Álvaro Uribe estudió para mayordomo y ahora es jefe de la mayordomía que sirve a Washington -y terminará como Anthony Hopkins en “Lo que queda del día”-. Pero Uribe se preparó toda la vida para ese papel, de modo que nadie puede decirle que es incoherente.

No es el caso del doctor García, que se educó para reformista, viajó a Europa para hablar en francés con los Mitterrand y los Jospin y debió, en todo caso, permanecer en el centro del espectro político y no mudarse a la cueva de Altamira donde Vega Llona cultiva sus cactus.

El caso del doctor García es espectacular. Tiene que ver mucho más con la metamorfosis que con la evolución. Digamos que pasó de halcón juvenil, a paloma madura y, más tarde, a gorrión sexagenario. No es Darwin quien puede explicar al doctor García: es Kafka. No es el tiempo: es el relojero loco de Alicia en el país de las maravillas.

Su prochilenismo, en los hechos virtualmente semejante al de Mariano Ignacio Prado, ¿cómo se explica? Aunque Chile acogió a la inteligencia aprista durante muchos años, ni Sánchez ni Seoane –fundadores, en los años 30, de la editorial “Ercilla” en Santiago- hubieran hecho lo que ha hecho el doctor García en su devoción por la patria de Portales.

Su conformismo respecto de la grosera anarquía capitalista que hoy prevalece, ¿de qué mutación procede? Porque Haya, es cierto, llegó a ser amigo de los Estados Unidos –como lo somos todos si hablamos de su pueblo-, pero jamás habría hecho lo que el doctor García hace para ser considerado un pupilo disciplinado del patio trasero en versión Monroe.

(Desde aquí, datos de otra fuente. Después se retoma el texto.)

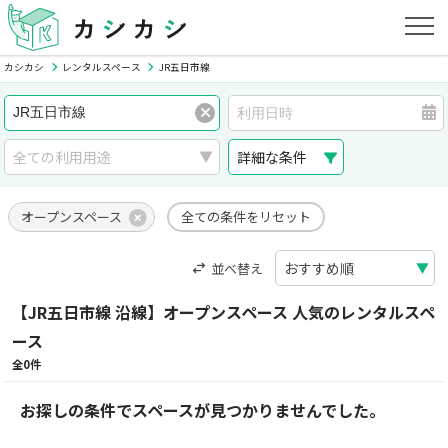
カシカシ
レンタルスペース
JR五日市線
詳細な条件
オープンスペース
全ての条件をリセット
並べ替え
【JR五日市線 沿線】オープンスペース 人気のレンタルスペ
ース
全0件
お探しの条件でスペースが見つかりませんでした。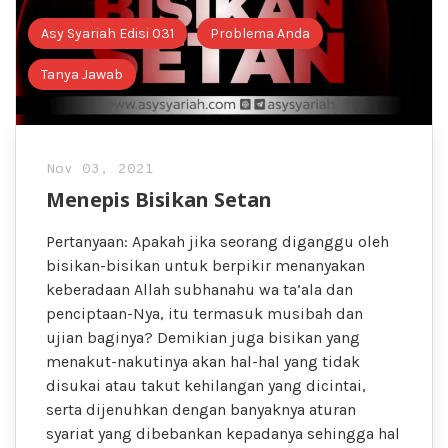
Asy Syariah Edisi 031
Problema Anda
Tanya Jawab
Nov 03, 2021
Menepis Bisikan Setan
Pertanyaan: Apakah jika seorang diganggu oleh
bisikan-bisikan untuk berpikir menanyakan
keberadaan Allah subhanahu wa ta’ala dan
penciptaan-Nya, itu termasuk musibah dan
ujian baginya? Demikian juga bisikan yang
menakut-nakutinya akan hal-hal yang tidak
disukai atau takut kehilangan yang dicintai,
serta dijenuhkan dengan banyaknya aturan
syariat yang dibebankan kepadanya sehingga hal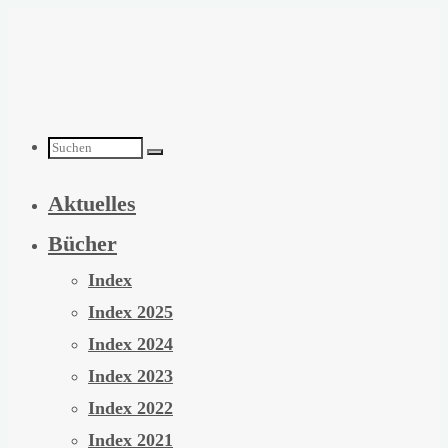
Zum
Inhalt
springen
Suchen
Aktuelles
nach:
Bücher
Index
Index 2025
Index 2024
Index 2023
Index 2022
Index 2021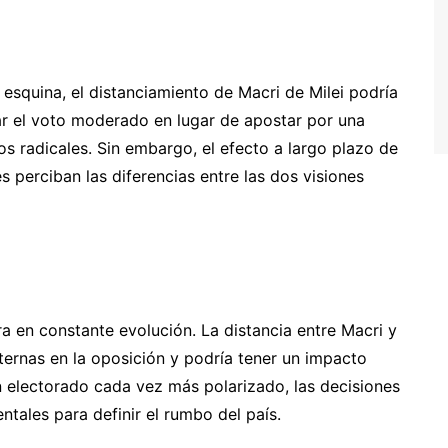
 esquina, el distanciamiento de Macri de Milei podría
ar el voto moderado en lugar de apostar por una
 radicales. Sin embargo, el efecto a largo plazo de
 perciban las diferencias entre las dos visiones
ra en constante evolución. La distancia entre Macri y
nternas en la oposición y podría tener un impacto
un electorado cada vez más polarizado, las decisiones
ntales para definir el rumbo del país.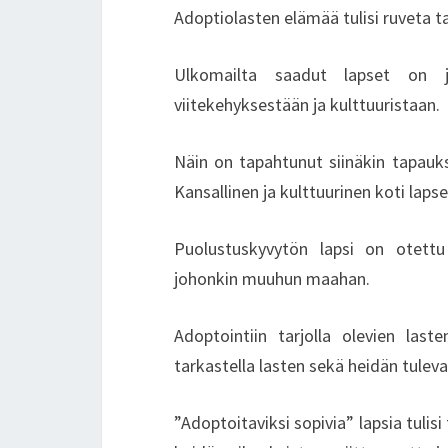
Adoptiolasten elämää tulisi ruveta 
Ulkomailta saadut lapset on j
viitekehyksestään ja kulttuuristaan.
Näin on tapahtunut siinäkin tapauks
Kansallinen ja kulttuurinen koti lapse
Puolustuskyvytön lapsi on otett
johonkin muuhun maahan.
Adoptointiin tarjolla olevien last
tarkastella lasten sekä heidän tulev
”Adoptoitaviksi sopivia” lapsia tuli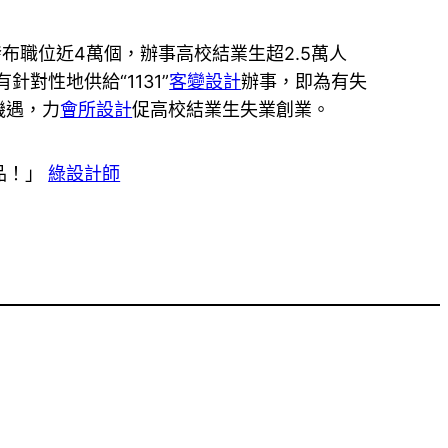
布職位近4萬個，辦事高校結業生超2.5萬人
對性地供給“1131”
客變設計
辦事，即為有失
機遇，力
會所設計
促高校結業生失業創業。
品！」
綠設計師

Haya tampoco se habría acercado a la fascista y ensangrentada Unión Revolucionaria. García, en cambio, está trabajando con todo su talento para juntar al Apra con Fujimori, que es el importado Luis A. Flores de esta época.

Llegar a los sesenta años pensando que lo único que cabe hacer es blindar inversiones chilenas y solicitar capitales de todo el mundo para seguir extrayendo, básicamente, minerales de los cerros es un modo fatigado de entender la frase aquella de “sentar cabeza”. Eso no es sentar cabeza. Es perderla.

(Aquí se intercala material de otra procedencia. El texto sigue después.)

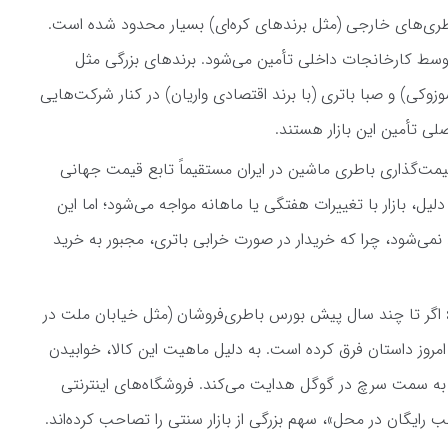
طری‌های خارجی (مثل برندهای کره‌ای) بسیار محدود شده است.
ز بازار ایران توسط کارخانجات داخلی تأمین می‌شود. برندهای بزرگی مثل
وزوکی) و صبا باتری (با برند اقتصادی واریان) در کنار شرکت‌هایی
صلی تأمین این بازار هستند.
مت‌گذاری باطری ماشین در ایران مستقیماً تابع قیمت جهانی
، بازار با تغییرات هفتگی یا ماهانه مواجه می‌شود؛ اما این
می‌شود، چرا که خریدار در صورت خرابی باتری، مجبور به خرید
اگر تا چند سال پیش بورس باطری‌فروشان (مثل خیابان ملت در
 امروز داستان فرق کرده است. به دلیل ماهیت این کالا، خوابیدن
ا به سمت سرچ در گوگل هدایت می‌کند. فروشگاه‌های اینترنتی
ب رایگان در محل»، سهم بزرگی از بازار سنتی را تصاحب کرده‌اند.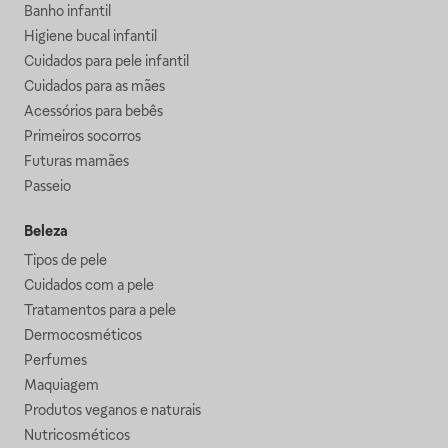
Banho infantil
Higiene bucal infantil
Cuidados para pele infantil
Cuidados para as mães
Acessórios para bebês
Primeiros socorros
Futuras mamães
Passeio
Beleza
Tipos de pele
Cuidados com a pele
Tratamentos para a pele
Dermocosméticos
Perfumes
Maquiagem
Produtos veganos e naturais
Nutricosméticos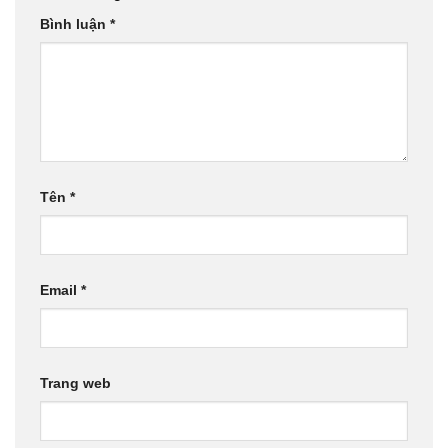
Bình luận
*
Tên
*
Email
*
Trang web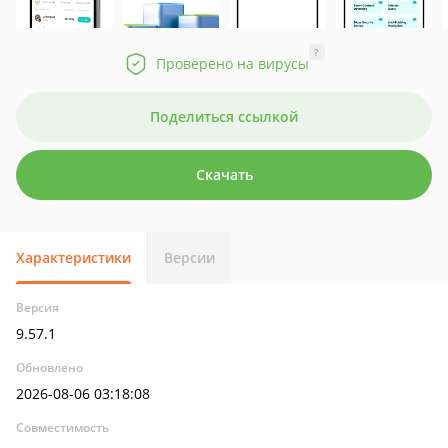
?
Проверено на вирусы
Поделиться ссылкой
Скачать
Характеристики
Версии
Версия
9.57.1
Обновлено
2026-08-06 03:18:08
Совместимость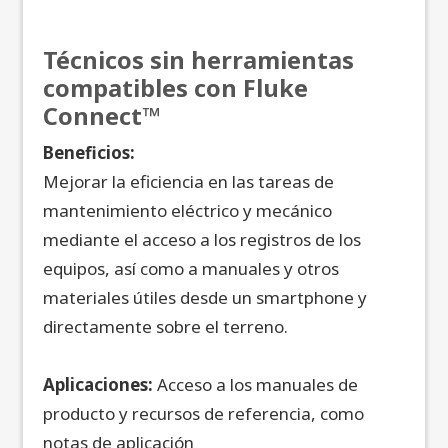
Técnicos sin herramientas
compatibles con Fluke
Connect™
Beneficios:
Mejorar la eficiencia en las tareas de
mantenimiento eléctrico y mecánico
mediante el acceso a los registros de los
equipos, así como a manuales y otros
materiales útiles desde un smartphone y
directamente sobre el terreno.
Aplicaciones:
Acceso a los manuales de
producto y recursos de referencia, como
notas de aplicación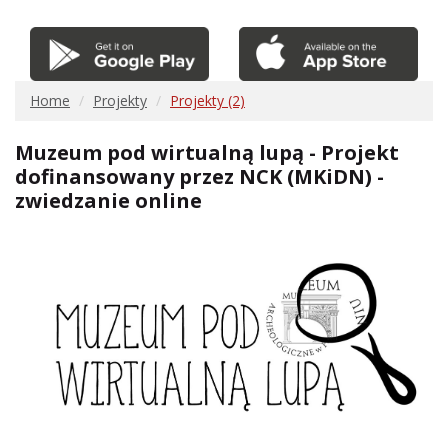
Home
Projekty
Projekty (2)
Muzeum pod wirtualną lupą - Projekt
dofinansowany przez NCK (MKiDN) -
zwiedzanie online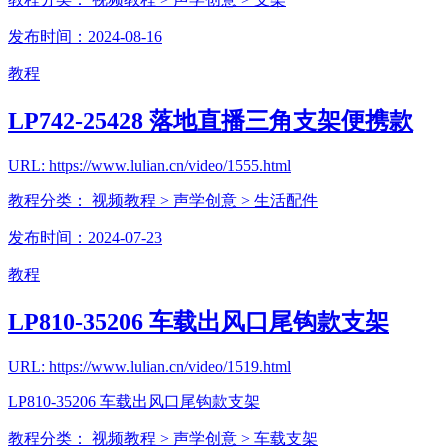
发布时间：2024-08-16
教程
LP742-25428 落地直播三角支架便携款
URL: https://www.lulian.cn/video/1555.html
教程分类：
视频教程
> 声学创意
> 生活配件
发布时间：2024-07-23
教程
LP810-35206 车载出风口尾钩款支架
URL: https://www.lulian.cn/video/1519.html
LP810-35206 车载出风口尾钩款支架
教程分类：
视频教程
> 声学创意
> 车载支架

En lo que a mí respecta, agradezco haber mantenido mis descontentos con el mundo, que me sigue pareciendo insoportablemente injusto.

Y, en nombre de esa vieja amistad, quiero creer que algunas ráfagas de malhumor del doctor García, algunas muecas de amargura, algunas intemperancias, proceden del hecho de que, en el fondo, el actual presidente de la República no está del todo feliz con el papel que está cumpliendo. Porque tanto soñar para terminar haciendo lo que cualquier Pérez Jiménez hubiese hecho, debe de ser una pesadilla en tiempo real.